Risk Assessment Model for Organizational Information Security

2015

Information security risk assessment (RA) plays an important role in the organization’s future strategic planning. Generally there are two types of RA approaches: quantitative RA and qualitative RA. The quantitative RA is an objective study of the risk that use numerical data. On the other hand, the qualitative RA is a subjective evaluation based on judgment and experiences which does not operate on numerical data. It is difficult to conduct a purely quantitative RA method, because of the difficulty to comprehend numerical data alone without a subjective explanation. However, the qualitative RA does not necessarily demand the objectivity of the risks, although it is possible to conduct RA that is purely qualitative in nature. If implemented in silos, the limitations of both quantitative and qualitative methods may increase the likelihood of direct and indirect losses of an organization. This paper suggests a combined RA model from both quantitative and qualitative RA methods to be u...
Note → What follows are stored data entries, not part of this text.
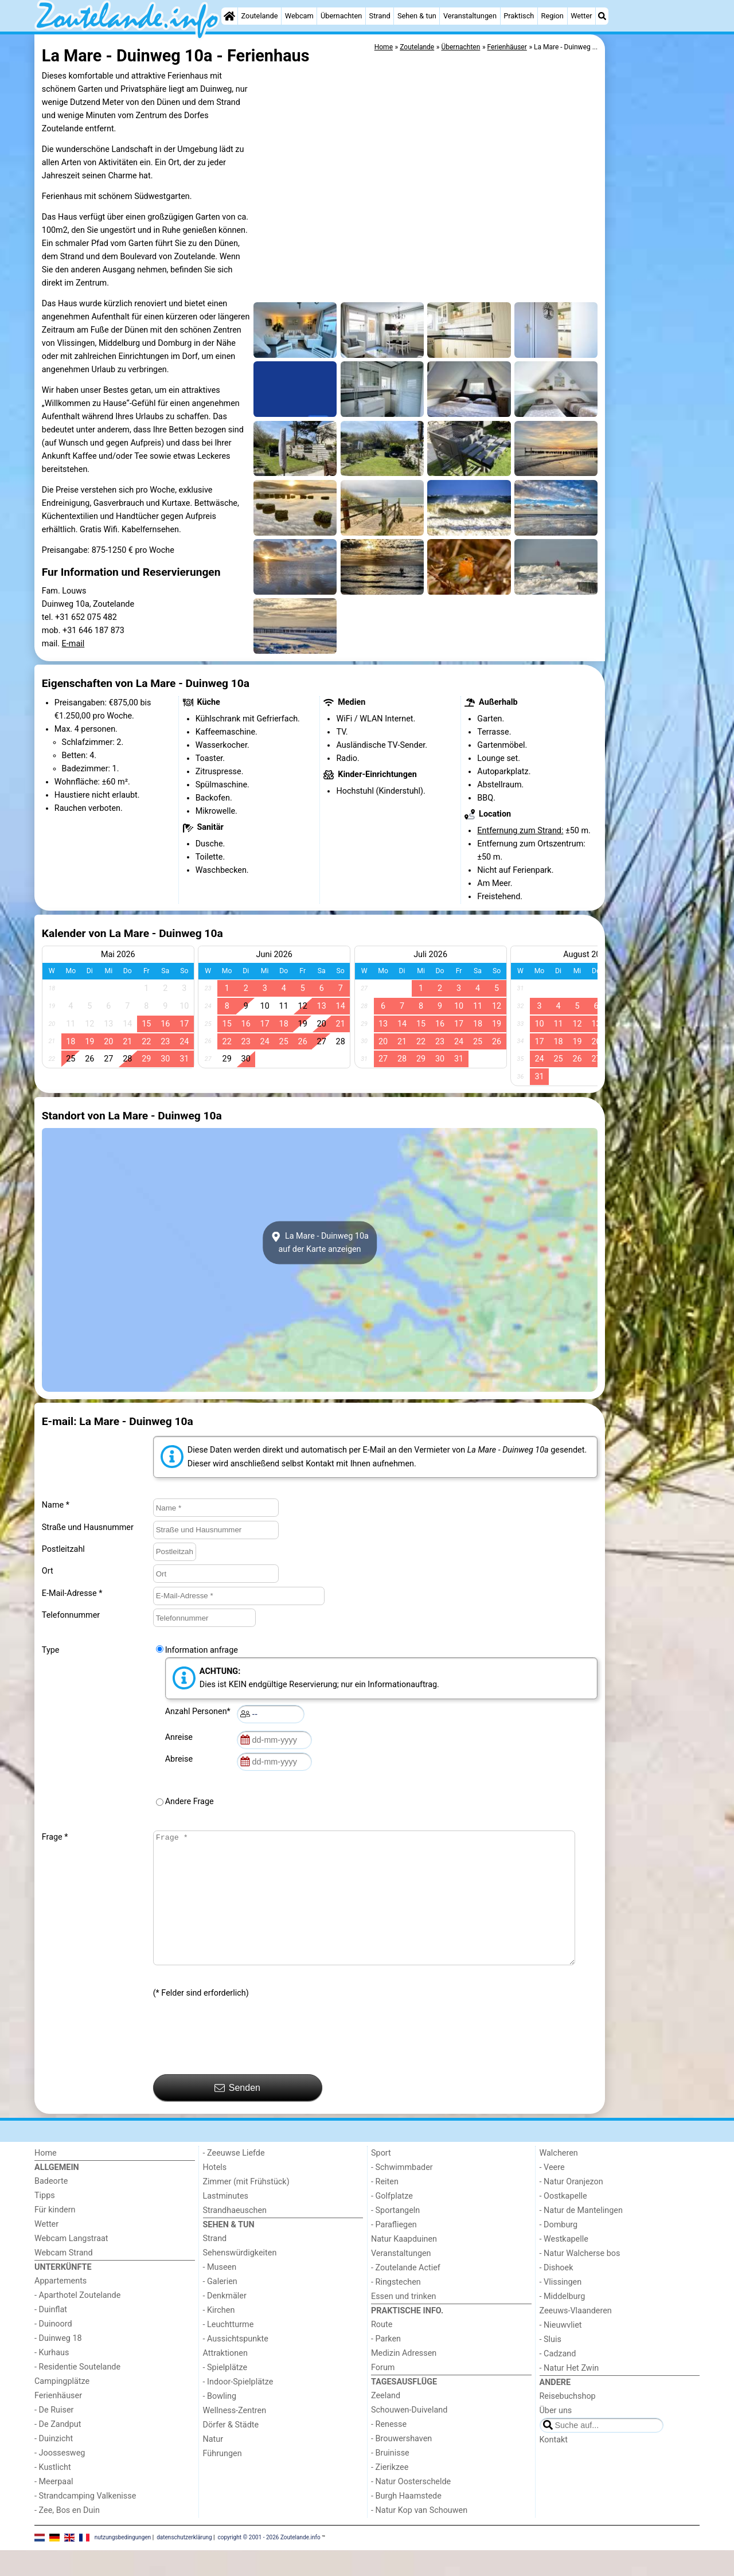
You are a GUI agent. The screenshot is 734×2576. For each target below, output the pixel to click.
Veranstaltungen (470, 15)
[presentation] (240, 2062)
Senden (237, 2114)
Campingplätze (61, 2407)
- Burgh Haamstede (406, 2522)
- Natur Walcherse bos (580, 2279)
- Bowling (220, 2422)
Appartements (60, 2307)
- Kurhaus (51, 2378)
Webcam (299, 15)
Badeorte (51, 2207)
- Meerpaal (53, 2507)
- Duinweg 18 (58, 2364)
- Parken (386, 2365)
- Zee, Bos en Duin (67, 2536)
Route (381, 2350)
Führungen (222, 2479)
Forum (383, 2393)
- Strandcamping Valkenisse (85, 2522)
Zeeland (385, 2421)
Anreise (181, 1737)
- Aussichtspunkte (235, 2365)
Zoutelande (259, 15)
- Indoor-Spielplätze (238, 2408)
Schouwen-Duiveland (409, 2436)
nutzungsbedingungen (123, 2563)
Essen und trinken (403, 2322)
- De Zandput (57, 2450)
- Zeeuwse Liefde (234, 2179)
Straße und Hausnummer (88, 1527)
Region (552, 15)
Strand (380, 15)
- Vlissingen (561, 2308)
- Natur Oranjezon (571, 2207)
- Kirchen (219, 2336)
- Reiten (385, 2207)
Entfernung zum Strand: (520, 831)
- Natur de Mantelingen (581, 2236)
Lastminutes (225, 2222)
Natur (213, 2465)
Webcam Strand (63, 2279)
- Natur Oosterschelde (411, 2507)
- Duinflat (50, 2335)
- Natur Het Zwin (569, 2394)
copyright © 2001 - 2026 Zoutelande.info (269, 2563)
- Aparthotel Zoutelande (77, 2321)
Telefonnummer (71, 1615)
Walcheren (559, 2179)
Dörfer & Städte (231, 2451)
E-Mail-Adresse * (72, 1593)
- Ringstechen (396, 2308)
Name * (55, 1505)
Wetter (581, 15)
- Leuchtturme (228, 2350)
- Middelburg (562, 2322)
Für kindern (55, 2236)
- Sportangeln (395, 2236)
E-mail (73, 644)
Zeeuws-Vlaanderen (576, 2336)
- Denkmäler (225, 2322)
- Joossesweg (59, 2479)
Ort (47, 1571)
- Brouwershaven (401, 2464)
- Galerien (220, 2307)
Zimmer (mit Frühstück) (246, 2207)
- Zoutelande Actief (405, 2293)
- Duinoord (53, 2350)
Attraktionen (225, 2379)
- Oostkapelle (563, 2222)
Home (45, 2179)
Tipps (44, 2221)
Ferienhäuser (58, 2421)
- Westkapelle (564, 2265)
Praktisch (518, 15)
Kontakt (554, 2465)
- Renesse (389, 2450)
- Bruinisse (390, 2479)
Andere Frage (189, 1801)
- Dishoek (556, 2293)
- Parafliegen (394, 2250)
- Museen (220, 2293)
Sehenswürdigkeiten (240, 2279)
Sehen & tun (416, 15)
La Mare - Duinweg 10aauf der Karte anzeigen (320, 1242)
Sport (381, 2179)
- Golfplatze (392, 2222)
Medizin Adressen (403, 2379)
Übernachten (341, 15)
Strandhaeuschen (235, 2236)
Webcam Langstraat (71, 2264)
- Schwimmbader (402, 2193)
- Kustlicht (52, 2493)
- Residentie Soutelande (77, 2393)
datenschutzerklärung (184, 2563)
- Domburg (559, 2250)
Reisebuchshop (568, 2422)
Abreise (181, 1759)
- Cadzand (558, 2379)
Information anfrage (201, 1650)
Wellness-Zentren (235, 2436)
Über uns (556, 2436)
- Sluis (550, 2365)
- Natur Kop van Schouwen (419, 2536)
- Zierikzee (389, 2493)
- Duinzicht (53, 2464)
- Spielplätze (225, 2393)
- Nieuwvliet (561, 2351)
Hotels (215, 2193)
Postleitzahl (63, 1549)
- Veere (552, 2193)
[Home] (229, 16)
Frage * (55, 1837)
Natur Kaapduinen (404, 2265)
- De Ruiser (53, 2436)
RISK ANALYSIS IN INFORMATION TECHNOLOGY

Risk Analysis and Management is a key task administration exercise to make sure that the least variety of surprises take place whilst your task is underway. While we can by no means predict the future with certainty, we can follow an easy and streamlined threat administration procedure to predict the uncertainties in the tasks and reduce the incidence or have an effect on of these uncertainties. This improves the danger of profitable mission completion and reduces the penalties of these risks.This paper offers the structured Risk Management in information technology its scopes and resources. It also includes some tools which can help us in risk assessment and how it is impact on business impact analysis.